Below is a summary of an article by Aaron Goonrey, Partner, and Mayomi Kondasinghe, Graduate, Lander & Rogers
At the heart of the issue is an employer’s legal obligation to ensure the health and safety of its employees.
COVID-19 is a risk to health and safety in the workplace, which employers are required to manage.
Work/Occupational Health & Safety obligations
The NSW Personal Injury Commission recently published a decision in which an employer was held to be liable for an employee’s COVID-19-related death. The decision demonstrates that employers may be liable where an employee contracts COVID-19 at work.
Employers must ensure the health and safety of their workers, so far as is reasonably practicable. This includes taking steps to eliminate or minimise the risks associated with the transmission of COVID-19 in the workplace.

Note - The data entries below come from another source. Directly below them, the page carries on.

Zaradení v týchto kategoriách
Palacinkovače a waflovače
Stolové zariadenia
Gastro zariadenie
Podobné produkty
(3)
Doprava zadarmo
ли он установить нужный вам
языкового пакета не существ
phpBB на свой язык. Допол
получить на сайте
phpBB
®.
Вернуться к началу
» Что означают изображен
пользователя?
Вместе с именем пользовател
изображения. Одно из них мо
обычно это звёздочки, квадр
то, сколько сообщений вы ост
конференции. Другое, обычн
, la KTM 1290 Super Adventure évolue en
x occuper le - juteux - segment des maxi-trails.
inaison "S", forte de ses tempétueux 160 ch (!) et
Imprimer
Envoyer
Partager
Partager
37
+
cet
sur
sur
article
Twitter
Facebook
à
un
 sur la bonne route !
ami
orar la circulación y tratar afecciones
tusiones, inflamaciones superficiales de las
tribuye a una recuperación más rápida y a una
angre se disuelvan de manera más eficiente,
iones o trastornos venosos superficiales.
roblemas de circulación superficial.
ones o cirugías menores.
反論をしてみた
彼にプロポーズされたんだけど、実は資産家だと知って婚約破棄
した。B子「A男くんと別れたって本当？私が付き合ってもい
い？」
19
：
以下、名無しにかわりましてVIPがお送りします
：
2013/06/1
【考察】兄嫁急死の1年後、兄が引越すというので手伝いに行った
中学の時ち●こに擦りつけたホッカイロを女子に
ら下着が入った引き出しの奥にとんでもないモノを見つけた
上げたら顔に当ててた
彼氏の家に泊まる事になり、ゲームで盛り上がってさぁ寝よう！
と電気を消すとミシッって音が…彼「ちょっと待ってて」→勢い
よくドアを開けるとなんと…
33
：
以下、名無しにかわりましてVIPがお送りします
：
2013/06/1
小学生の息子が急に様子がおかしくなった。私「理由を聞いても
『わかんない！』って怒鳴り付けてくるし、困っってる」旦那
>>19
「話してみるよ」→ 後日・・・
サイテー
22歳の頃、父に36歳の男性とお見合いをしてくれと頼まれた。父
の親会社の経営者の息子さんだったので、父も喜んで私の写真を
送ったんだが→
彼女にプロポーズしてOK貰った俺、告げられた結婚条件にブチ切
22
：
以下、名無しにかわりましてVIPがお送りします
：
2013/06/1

State governments in Australia have already begun directing workers in certain industries to be vaccinated to continue working where it is not practical to work from home.
In that respect, the NSW Supreme Court very recently dismissed proceedings in which individuals sought that the Court declare the NSW public health orders mandating vaccines for certain workers unconstitutional and unreasonable.

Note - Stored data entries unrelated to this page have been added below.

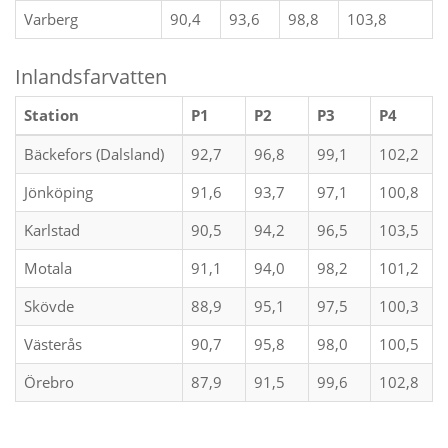
Varberg
90,4
93,6
98,8
103,8
Inlandsfarvatten
Station
P1
P2
P3
P4
Bäckefors (Dalsland)
92,7
96,8
99,1
102,2
Jönköping
91,6
93,7
97,1
100,8
Karlstad
90,5
94,2
96,5
103,5
Motala
91,1
94,0
98,2
101,2
Skövde
88,9
95,1
97,5
100,3
Västerås
90,7
95,8
98,0
100,5
Örebro
87,9
91,5
99,6
102,8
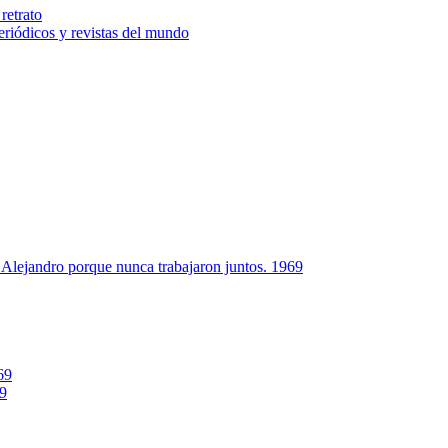
retrato
riódicos y revistas del mundo
Alejandro porque nunca trabajaron juntos. 1969
69
69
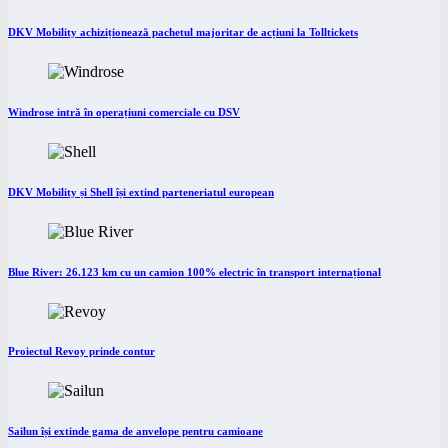
DKV Mobility achiziționează pachetul majoritar de acțiuni la Tolltickets
Windrose intră în operațiuni comerciale cu DSV
DKV Mobility și Shell își extind parteneriatul european
Blue River: 26.123 km cu un camion 100% electric în transport internațional
Proiectul Revoy prinde contur
Sailun își extinde gama de anvelope pentru camioane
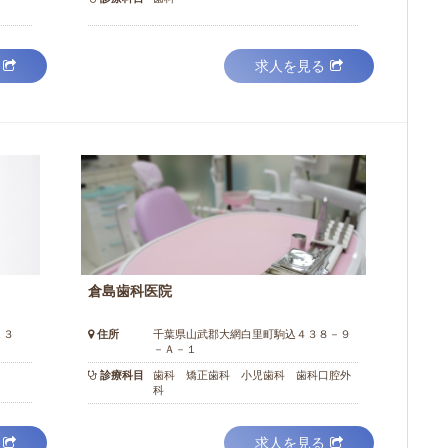
求人を見る
倉島歯科医院
１３
住所
千葉県山武郡大網白里町駒込４３８－９
－Ａ－１
診療科目
歯科 矯正歯科 小児歯科 歯科口腔外
科
求人を見る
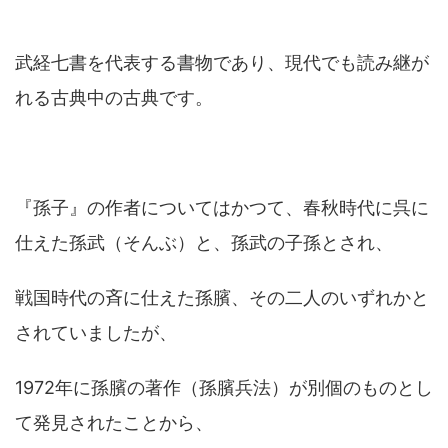
武経七書を代表する書物であり、現代でも読み継が
れる古典中の古典です。
『孫子』の作者についてはかつて、春秋時代に呉に
仕えた孫武（そんぶ）と、孫武の子孫とされ、
戦国時代の斉に仕えた孫臏、その二人のいずれかと
されていましたが、
1972年に孫臏の著作（孫臏兵法）が別個のものとし
て発見されたことから、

Based on statistics, COVID-19 vaccines may be considered one of the highest-order risk control measures, and one that significantly reduces the risk of hospitalisation.
If you are not yet decided on whether the COVID-19 vaccine is your solution, you will need to thoroughly consider other control measures.
We recommend, at a minimum, the following measures.
• Implement a COVID-19 safety plan – Employees should be familiar with the plan and it should be regularly circulated among the workforce and to visitors to the workplace.
• Consider a vaccination policy for workers returning to the workplace – we recommend that employers apply a reasonable and appropriate vaccination policy, which captures the possible ongoing need to maintain full vaccination status and takes into account waning vaccine effectiveness.
• Physical controls – The continued implementation of physical distancing through varied office fit-outs, modified start and finish times, avoiding overcrowding in shared spaces, mask wearing in appropriate circumstances and providing appropriate hygiene equipment and instructions
• Ventilation systems – There is growing evidence of the importance and effectiveness of ventilation and air purification in reducing the spread of COVID-19.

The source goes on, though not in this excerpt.